Ratings4
Average rating3.5
Reviews with the most likes.
I found some of her essays okay but the pacing of the book felt so slow and didn't finish it because it wasn't engaging anymore.
I was prepared to love this. Harris starts out with a story about Crazy Ex-Girlfriend, a show I adore, which doesn't appear to be streaming anywhere anymore FOR SHAME.

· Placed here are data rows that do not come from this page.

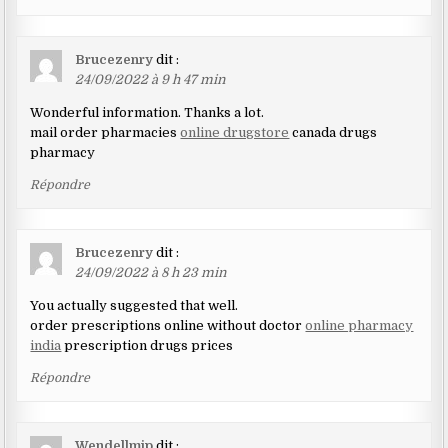
Brucezenry
dit :
24/09/2022 à 9 h 47 min
Wonderful information. Thanks a lot.
mail order pharmacies
online drugstore
canada drugs
pharmacy
Répondre
Brucezenry
dit :
24/09/2022 à 8 h 23 min
You actually suggested that well.
order prescriptions online without doctor
online pharmacy
india
prescription drugs prices
Répondre
Wendellmip
dit :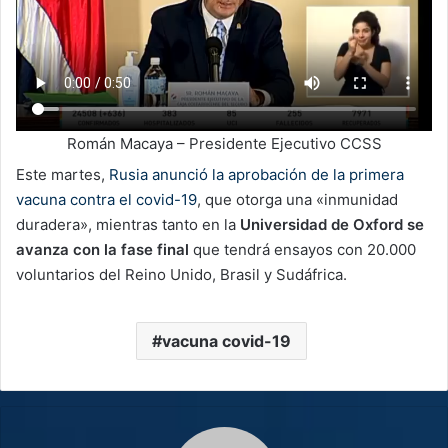
Román Macaya – Presidente Ejecutivo CCSS
Este martes,
Rusia anunció la aprobación de la primera
vacuna contra el covid-19
, que otorga una «inmunidad
duradera», mientras tanto en la
Universidad de Oxford se
avanza con la fase final
que tendrá ensayos con 20.000
voluntarios del Reino Unido, Brasil y Sudáfrica.
vacuna covid-19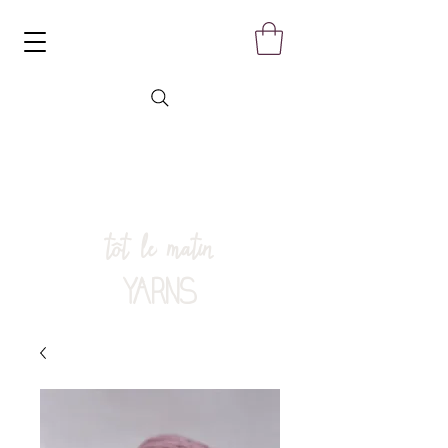
tôt le matin
YARNS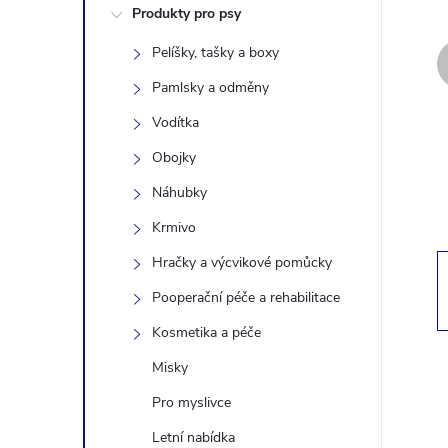
Produkty pro psy
s
Pelíšky, tašky a boxy
t
Pamlsky a odměny
r
Vodítka
Obojky
a
Náhubky
n
Krmivo
Hračky a výcvikové pomůcky
n
Pooperační péče a rehabilitace
í
Kosmetika a péče
Misky
p
Pro myslivce
a
Letní nabídka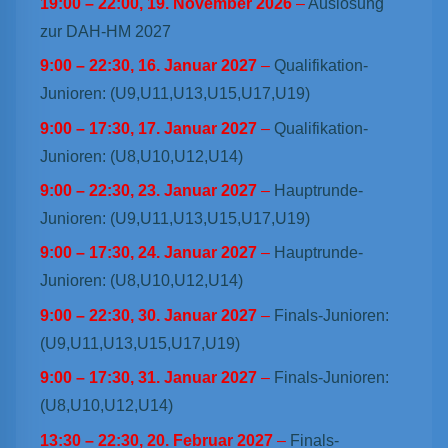
19:00
–
22:00
,
19. November 2026
–
Auslosung
zur DAH-HM 2027
9:00
–
22:30
,
16. Januar 2027
–
Qualifikation-
Junioren: (U9,U11,U13,U15,U17,U19)
9:00
–
17:30
,
17. Januar 2027
–
Qualifikation-
Junioren: (U8,U10,U12,U14)
9:00
–
22:30
,
23. Januar 2027
–
Hauptrunde-
Junioren: (U9,U11,U13,U15,U17,U19)
9:00
–
17:30
,
24. Januar 2027
–
Hauptrunde-
Junioren: (U8,U10,U12,U14)
9:00
–
22:30
,
30. Januar 2027
–
Finals-Junioren:
(U9,U11,U13,U15,U17,U19)
9:00
–
17:30
,
31. Januar 2027
–
Finals-Junioren:
(U8,U10,U12,U14)
13:30
–
22:30
,
20. Februar 2027
–
Finals-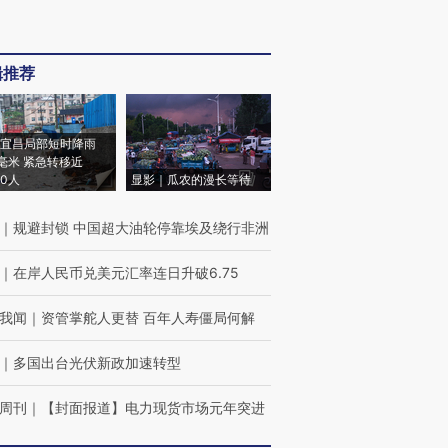
辑推荐
宜昌局部短时降雨
8毫米 紧急转移近
00人
显影｜瓜农的漫长等待
｜
规避封锁 中国超大油轮停靠埃及绕行非洲
｜
在岸人民币兑美元汇率连日升破6.75
我闻
｜
资管掌舵人更替 百年人寿僵局何解
｜
多国出台光伏新政加速转型
周刊
｜
【封面报道】电力现货市场元年突进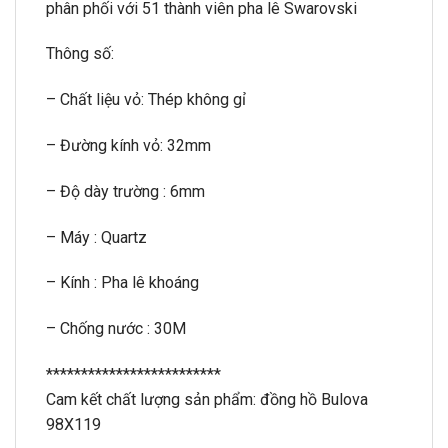
phân phối với 51 thành viên pha lê Swarovski
Thông số:
– Chất liệu vỏ: Thép không gỉ
– Đường kính vỏ: 32mm
– Độ dày trường : 6mm
– Máy : Quartz
– Kính : Pha lê khoáng
– Chống nước : 30M
*************************
Cam kết chất lượng sản phẩm: đồng hồ Bulova
98X119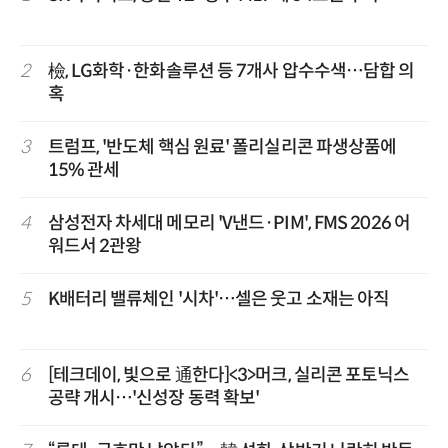
2
檢, LG화학·한화솔루션 등 7개사 압수수색…담합 의
혹
3
트럼프, '반도체 핵심 원료' 폴리실리콘 파생상품에
15% 관세
4
삼성전자 차세대 메모리 'V낸드·PIM', FMS 2026 어
워드서 2관왕
5
K배터리 밸류체인 '시차'…셀은 웃고 소재는 아직
6
[테크데이, 빛으로 通한다]<3>머크, 실리콘 포토닉스
공략 개시…'신성장 동력 확보'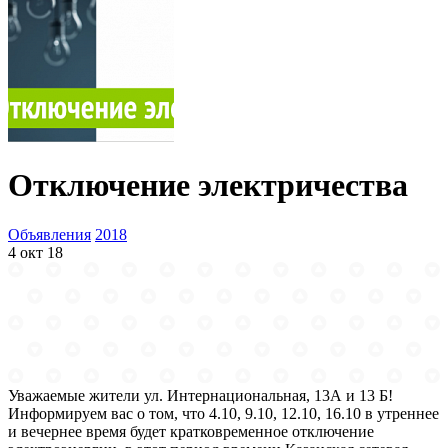
Отключение электричества
Объявления
2018
4 окт 18
Уважаемые жители ул. Интернациональная, 13А и 13 Б!
Информируем вас о том, что 4.10, 9.10, 12.10, 16.10 в утреннее
и вечернее время будет кратковременное отключение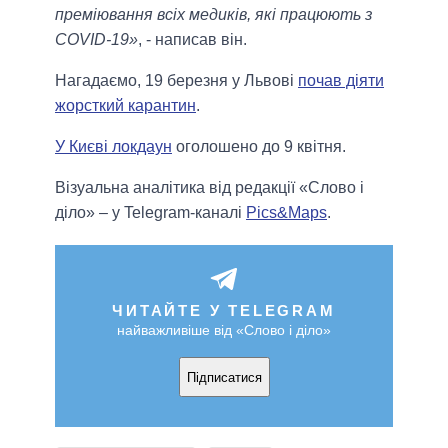
преміювання всіх медиків, які працюють з
COVID-19»
, - написав він.
Нагадаємо, 19 березня у Львові
почав діяти
жорсткий карантин
.
У Києві локдаун
оголошено до 9 квітня.
Візуальна аналітика від редакції «Слово і
діло» – у Telegram-каналі
Pics&Maps
.
ЧИТАЙТЕ У TELEGRAM
найважливіше від «Слово і діло»
Підписатися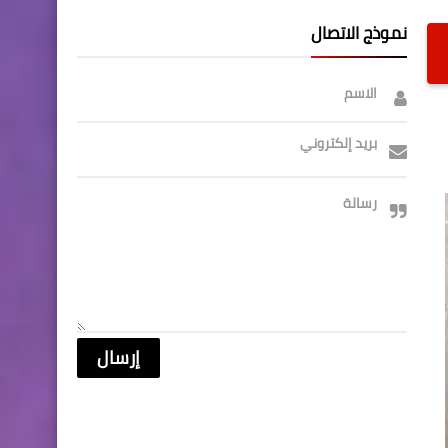
نموذج الاتصال
الاسم
بريد إلكتروني
رسالة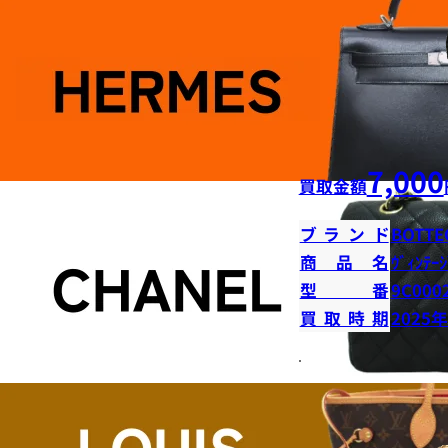
7,000
買取金額
ブランド
BOTTE
商品名
ｳﾞｨﾝﾃｰｼ
型番
9C000
買取時期
2025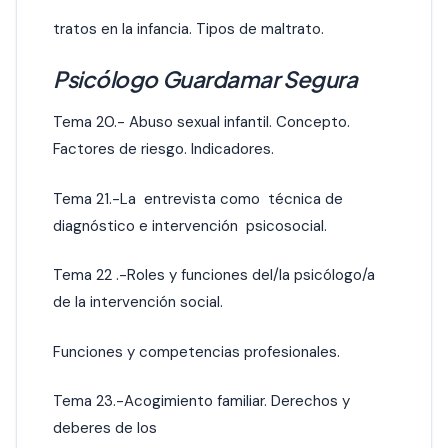
tratos en la infancia. Tipos de maltrato.
Psicólogo Guardamar Segura
Tema 20.- Abuso sexual infantil. Concepto.
Factores de riesgo. Indicadores.
Tema 21.-La entrevista como técnica de
diagnóstico e intervención psicosocial.
Tema 22 .-Roles y funciones del/la psicólogo/a
de la intervención social.
Funciones y competencias profesionales.
Tema 23.-Acogimiento familiar. Derechos y
deberes de los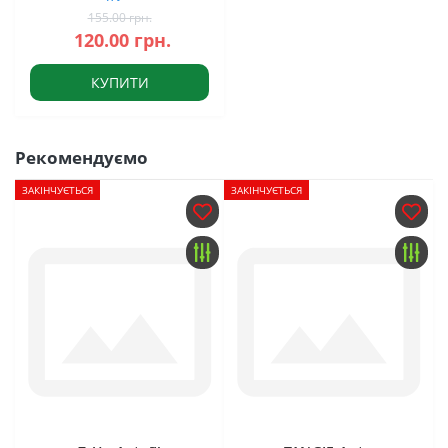
155.00 грн.
120.00 грн.
КУПИТИ
Рекомендуємо
ЗАКІНЧУЄТЬСЯ
ЗАКІНЧУЄТЬСЯ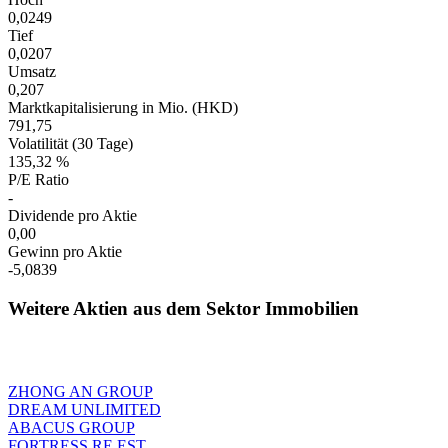
0,0249
Tief
0,0207
Umsatz
0,207
Marktkapitalisierung in Mio. (HKD)
791,75
Volatilität (30 Tage)
135,32 %
P/E Ratio
-
Dividende pro Aktie
0,00
Gewinn pro Aktie
-5,0839
Weitere Aktien aus dem Sektor Immobilien
ZHONG AN GROUP
DREAM UNLIMITED
ABACUS GROUP
FORTRESS RE EST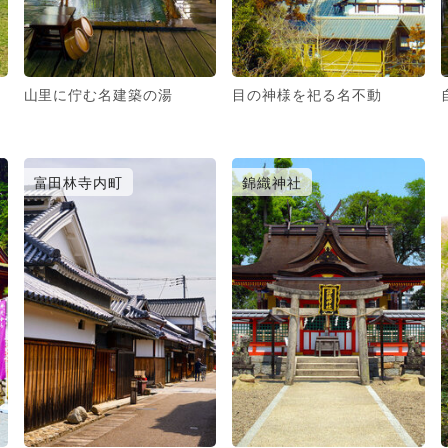
山里に佇む名建築の湯
目の神様を祀る名不動
富田林寺内町
錦織神社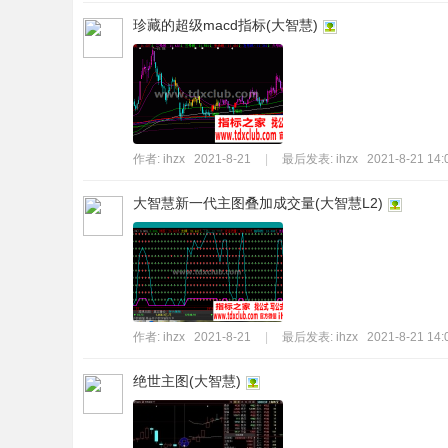
珍藏的超级macd指标(大智慧)
作者:
ihzx
2021-8-21
|
最后发表:
ihzx
2021-8-21 14:
大智慧新一代主图叠加成交量(大智慧L2)
作者:
ihzx
2021-8-21
|
最后发表:
ihzx
2021-8-21 14:
绝世主图(大智慧)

I knew Harris's voice from Pop Culture Happy Hour (where she is one of the four main hosts), and she reads her own audiobook as well, but as I was listening I realized I didn't actually know anything about her. This book was part personal essay, part cultural criticism, part discussion of race as it applies to the pop culture we're raised on.
Harris and I are of the same generation, and have a lot of the same cultural touchstones (except that she's a pop culture critic and I've missed a lot of the TV shows and movies that have come along in the last five years). I generally like her dry, wry humor. And so I was enjoying Wannabe with its discussions about The Lion King, and The Babysitters' Club, and the one Black friend in every teen romcom from the '90s.
But the further I got into the book, the more annoyed I felt. There's a chapter about the rehashing of intellectual property and how nobody has new ideas anymore (which is true and also we all already know this). There's an essay about how Harris as a 30-something doesn't want kids, and how pop culture makes parenting seem awful, rife with examples about how kids ruin everything. (You do you, but I don't care, and I don't need to hear people shitting on being a parent - just experiencing it is hard enough.) Megyn Kelly shows up in an essay about there being more people of color and women in re-imaginations of existing IP, and how white has always been the default, and how white people can't or won't tolerate non-white people being centered in things. Yes, AND ... if you know anything about cultural criticism already, none of this is NEW.
The best parts were where she was applying things to her own life, like how her white middle school friends always expected Harris to be Scary Spice when they pretended, how she thought she was named after a Stevie Wonder song, and how her dad didn't want her to have white dolls growing up but she was desperate to play Ariel from the Little Mermaid (the ‘89 version), with ridiculous results.
I'll still enjoy Harris' work when she's on PCHH, but this was only okay.